City architects are the oldest in the country

From the Cholera Monument to the not-yet-built Ikea, one Sheffield architects is behind them both - and 180 years of projects in between.

Hadfield Cawkwell Davidson is celebrating its 180th anniversary this year as the longest established practice in the UK with a continuing line of succession.

Founding partner Matthew Ellison Hadfield’s first commission was to design a monument to the 402 citizens of Sheffield who lost their lives in the cholera epidemic of 1832. The Grade II Listed monument still stands today overlooking the city centre behind Sheffield Railway Station.

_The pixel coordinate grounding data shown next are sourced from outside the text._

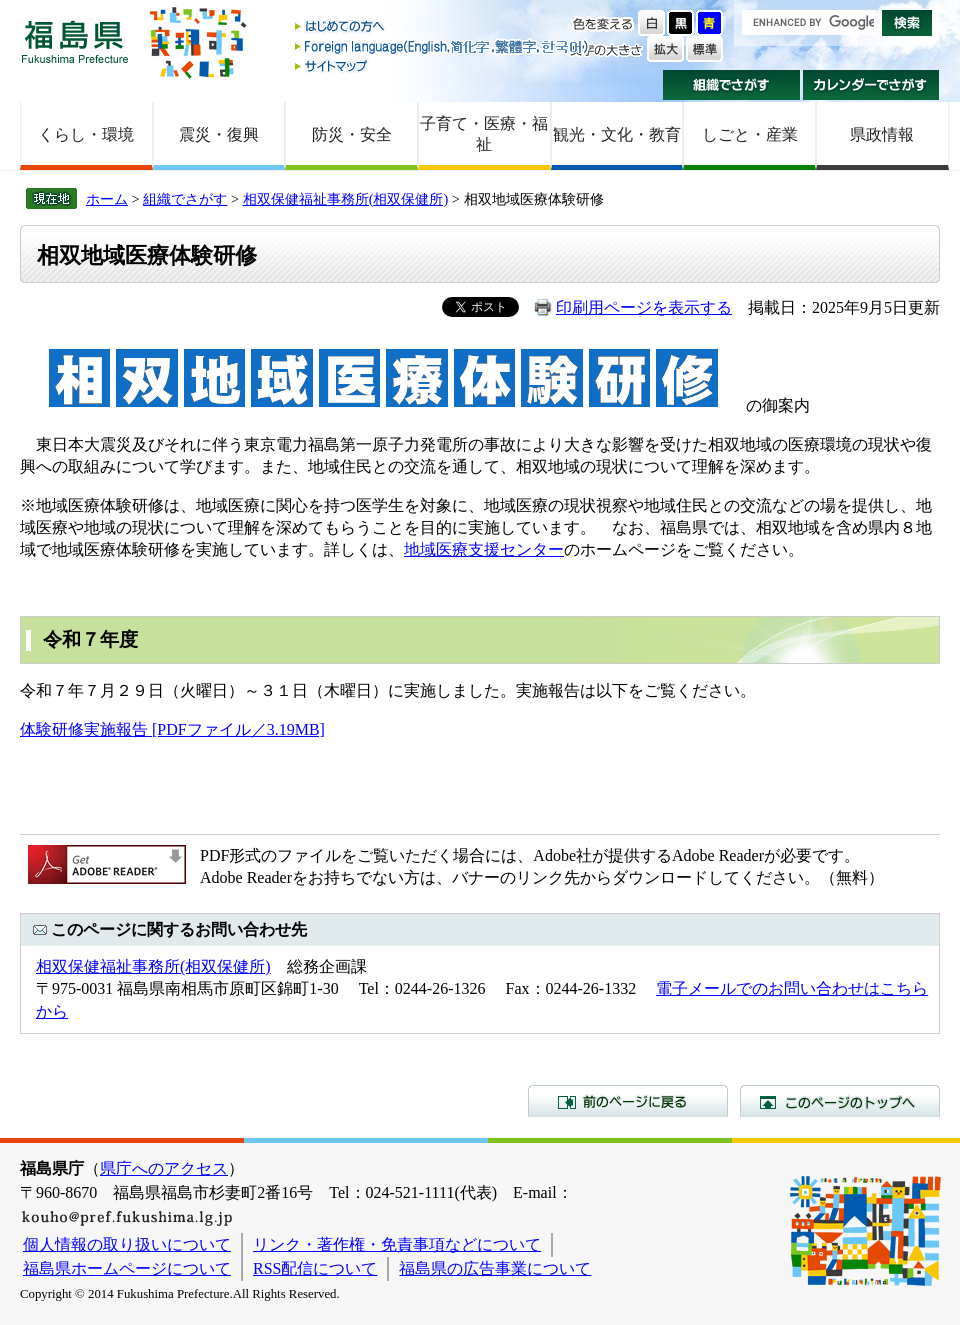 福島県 (75, 41)
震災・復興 (219, 134)
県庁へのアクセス (164, 1168)
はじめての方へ (443, 27)
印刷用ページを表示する (644, 307)
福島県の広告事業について (495, 1268)
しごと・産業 (750, 134)
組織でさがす (731, 85)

Hadfield had worked in the office of his uncle, Michael Ellison, the agent for the Duke of Norfolk in Sheffield, before training as an architect.

In 1835 he gained experience in the office of P F Robinson in London, spending time on Robinson’s competition scheme for the re-building of the Houses of Parliament before returning to Sheffield.

Since then, many local and national buildings have followed and a clear line of succession leads from that work to the present day.

The practice became a limited company in 2008 after 174 years trading as a partnership and now includes architects, masterplanners, interior designers and structural engineers.

Based in two buildings on Broomgrove Road, HCD employs 80 staff, working on projects throughout the UK and in Europe.

The firm is waiting - patiently - for an outcome to their planning submission for a new IKEA store in Sheffield.

David Peel, Chairman of HCD, said: “We are very proud of our heritage in what is a traditionally a very volatile business sector.

“It’s testament to our founding partner’s principles of good design, management and very high standards of service delivery.”